Asymptotically optimal load balancing topologies

We consider a system of N servers inter-connected by some underlying graph topology GN. Tasks with unit-mean exponential processing times arrive at the various servers as independent Poisson processes of rate λ. Each incoming task is irrevocably assigned to whichever server has the smallest number of tasks among the one where it appears and its neighbors in GN. The above model arises in the context of load balancing in large-scale cloud networks and data centers, and has been extensively investigated in the case GN is a clique. Since the servers are exchangeable in that case, mean-field limits apply, and in particular it has been proved that for any λ < 1, the fraction of servers with two or more tasks vanishes in the limit as N → ∞. For an arbitrary graph GN, mean-field techniques break down, complicating the analysis, and the queue length process tends to be worse than for a clique. Accordingly, a graph GN is said to be N-optimal or √N-optimal when the queue length process on GN is equivalent to that on a clique on an N-scale or √N-scale, respectively. We prove that if GN is an Erdöo s-Rényi random graph with average degree d(N), then with high probability it is N-optimal and √N-optimal if d(N) → ∞ and d(N)/√Nlog(N)) → ∞ as N → ∞, respectively.
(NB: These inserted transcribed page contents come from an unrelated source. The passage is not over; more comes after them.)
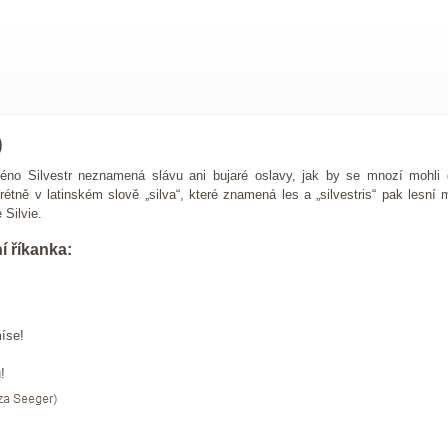
)
éno Silvestr neznamená slávu ani bujaré oslavy, jak by se mnozí mohl
nkrétně v latinském slově „silva“, které znamená les a „silvestris“ pak les
 Silvie.
í říkanka:
,
íse!
!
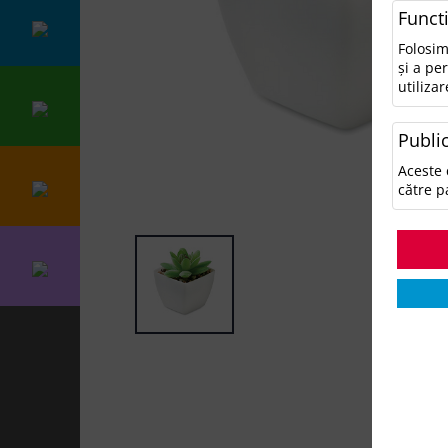
Funct
Folosim
și a pe
utilizar
Public
Aceste 
către p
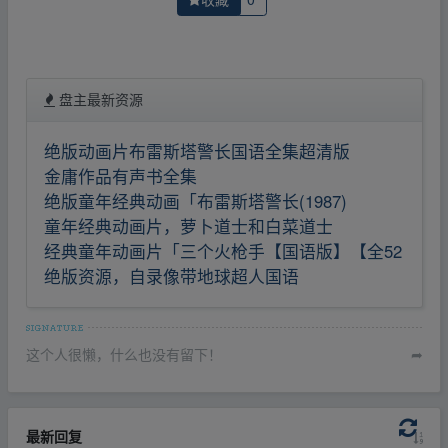
盘主最新资源
绝版动画片布雷斯塔警长国语全集超清版
金庸作品有声书全集
绝版童年经典动画「布雷斯塔警长(1987)
童年经典动画片，萝卜道士和白菜道士
经典童年动画片「三个火枪手【国语版】【全52
绝版资源，自录像带地球超人国语
这个人很懒，什么也没有留下！
➦
最新回复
This demonstrates that optimality can be maintained at N-scale and √N-scale while reducing the number of connections by nearly a factor N and √N/log(N) compared to a clique, provided the topology is suitably random. It is further shown that if GN contains Θ(N) bounded-degree nodes, then it cannot be N-optimal. In addition, we establish that an arbitrary graph GN is N-optimal when its minimum degree is N - o(N), and may not be N-optimal even when its minimum degree is cN + o(N) for any 0 < c < 1/2. Simulation experiments are conducted for various scenarios to corroborate the asymptotic results.